Australia backs UN Security Council's stricter North Korea sanctions
Summary: Oil and textiles have been targeted in a new set of UN Security Council sanctions against North Korea over its nuclear program.....
Australia has backed tough new sanctions against North Korea, which have been unanimously approved by the United Nations Security Council.
The sanctions came just hours after Malcolm Turnbull discussed the issue of the rogue nation's nuclear tests with South Korean president Moon Jae-in.
It was the ninth sanctions resolution unanimously adopted by the 15-member council since 2006 over North Korea's ballistic missile and nuclear programs.
"Australia strongly supports further UNSC action on the DPRK," Australia's UN representative Gillian Bird tweeted.
The US watered down an initial tougher draft resolution to win the support of Pyongyang ally China and Russia.
The resolution imposes a ban on condensates and natural gas liquids, a cap of two million barrels a year on refined petroleum products, and a cap on crude oil exports to North Korea at current levels.
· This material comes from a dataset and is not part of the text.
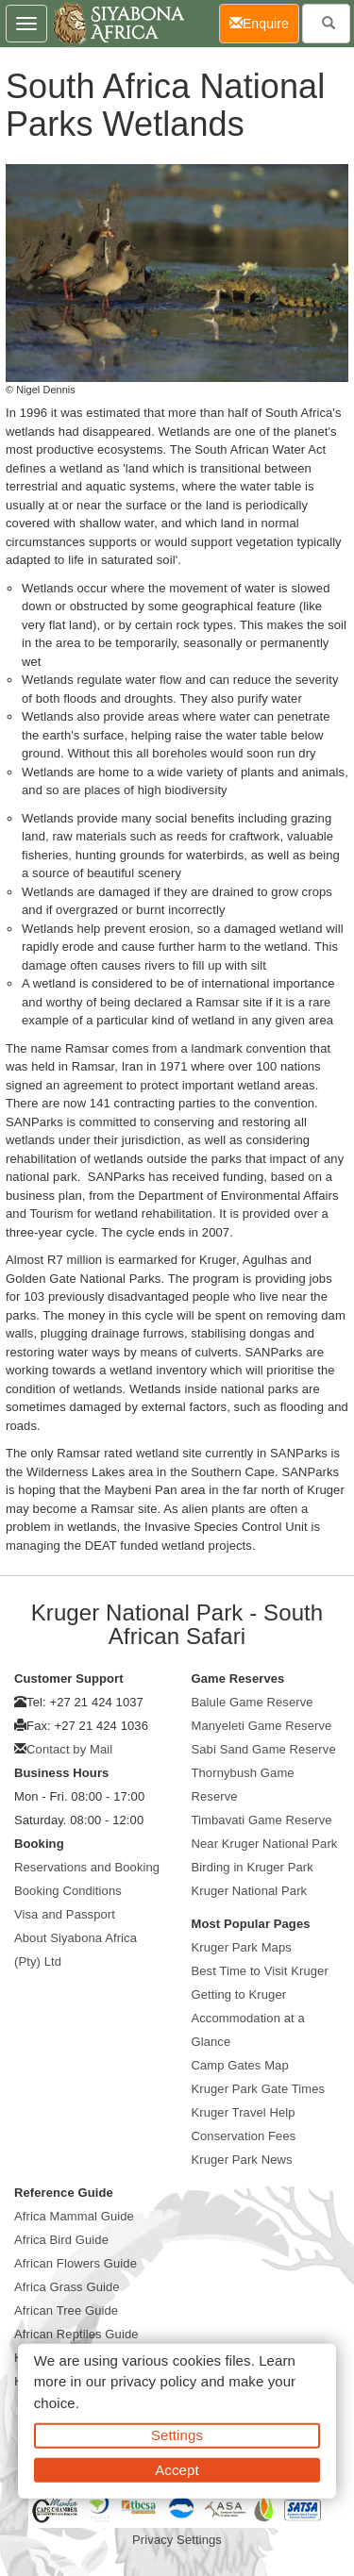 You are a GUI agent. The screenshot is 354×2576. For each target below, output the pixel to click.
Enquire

China supplies most of North Korea's crude.
There are also restrictions on textiles, which are North Korea's second-biggest export after coal and other minerals.
US ambassador to the UN, Nikki Haley, said her country was not looking for war with North Korea, but the sanctions would "cut deep".
"We are now acting to stop it from having the ability to continue doing the wrong thing," she said.
"We are doing that by stopping its ability to fuel and fund its weapons program."
Labor spokeswoman Penny Wong said it was important the international community spoke with one voice.
"There are no easy answers when it comes to a state that is so willing to walk away from the international order, that is so willing to violate UN Security Council resolutions," Senator Wong told reporters in Canberra on Tuesday.
"But the most important thing here is to ensure that all nations work together, present a united front and exert diplomatic pressure and economic pressure on North Korea to de-escalate."
Mr Turnbull told the president of Australia's steadfast commitment to South Korea and the pair agreed the recent nuclear test was a grave provocation.
President Moon thanked Mr Turnbull for his strong support and solidarity.
He also thanked the prime minister for Australia's co-operation regarding efforts to ensure tougher sanctions through the UNSC resolution.
North Korea conducted its sixth nuclear test on September 3.